Yeah, I really loved this year’s ad. What did you learn from the time you did your first Super Bowl ad to the time you did this year’s?
The Super Bowl is really a medium for…high-octane entertainment. You can do things with the medium that aren’t appropriate for normal television, if you will. We wanted to do something dramatic that would stand out, and I think we did that. The other thing we did this year is create more of a campaign around the ad. The ad itself makes absolutely no sense if you just see it in the :30 spot. If you experience the campaign, and go to the site, the ad makes perfect sense.

Are The Sleeping Tapes real? Was Jeff already using Squarespace or was he commissioned?
Yeah, we reached out to him for this project. But the really incredible thing about this ad is The Sleeping Tapes are absolutely real. He got very invested in the idea when we pitched it to him and spent a lot of his own time taking this idea beyond anything that we had originally envisioned for it; he put his own personality and soul into it, like the collaboration between him and his friends, who include the sound engineer from True Detective and a guy who helped with Pink Floyd.

And why Jeff Bridges?
We put some filters on the kinds of personalities that we’re willing to work with and one of the things that was important to me is that the individual be sort of unique and quirky; a lovable personality versus a polarizing one. But I also wanted it to be weird; I didn’t want them to be particulate generic. Which sort of ties in very nicely with the idea that weird ideas can be made beautiful, weird ideas can win.

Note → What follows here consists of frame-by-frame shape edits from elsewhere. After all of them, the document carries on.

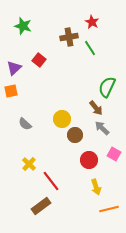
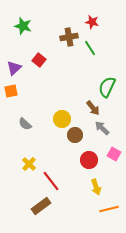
red star: rotated 16 degrees counterclockwise
brown arrow: moved 3 px left
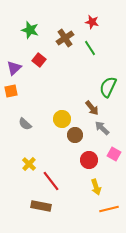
green star: moved 7 px right, 4 px down
brown cross: moved 4 px left, 1 px down; rotated 24 degrees counterclockwise
green semicircle: moved 1 px right
brown arrow: moved 1 px left
brown rectangle: rotated 48 degrees clockwise
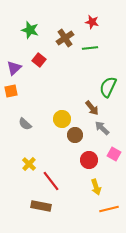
green line: rotated 63 degrees counterclockwise
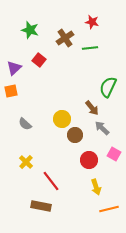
yellow cross: moved 3 px left, 2 px up
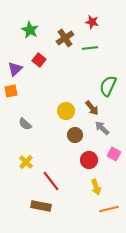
green star: rotated 12 degrees clockwise
purple triangle: moved 1 px right, 1 px down
green semicircle: moved 1 px up
yellow circle: moved 4 px right, 8 px up
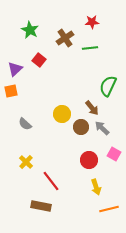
red star: rotated 16 degrees counterclockwise
yellow circle: moved 4 px left, 3 px down
brown circle: moved 6 px right, 8 px up
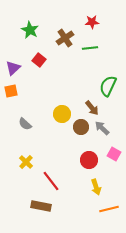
purple triangle: moved 2 px left, 1 px up
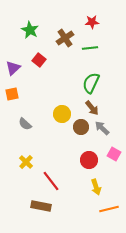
green semicircle: moved 17 px left, 3 px up
orange square: moved 1 px right, 3 px down
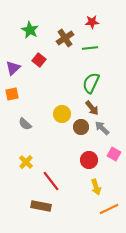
orange line: rotated 12 degrees counterclockwise
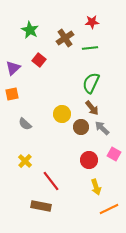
yellow cross: moved 1 px left, 1 px up
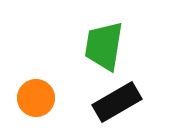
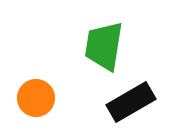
black rectangle: moved 14 px right
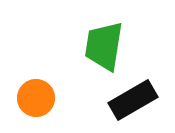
black rectangle: moved 2 px right, 2 px up
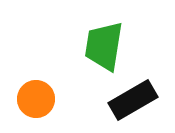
orange circle: moved 1 px down
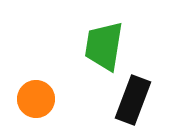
black rectangle: rotated 39 degrees counterclockwise
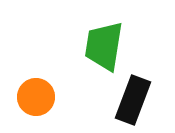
orange circle: moved 2 px up
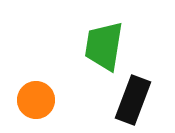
orange circle: moved 3 px down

OK, last question: what do you fall asleep to? The Sleeping Tapes?
(Laughs) Do I fall asleep to The Sleeping Tapes? I actually fell in love with them; I think they are really good. I will admit the first time I listened to them, I was like, ‘Whoa, this is out there.’ I was expecting this super digestible lighthearted thing, and there’s a lot of that in The Sleeping Tapes, but some of those tracks initially I was like (chuckles), ‘This is scary,’ but I ended up really really liking them. No, I don’t fall asleep to anything but hopefully silence.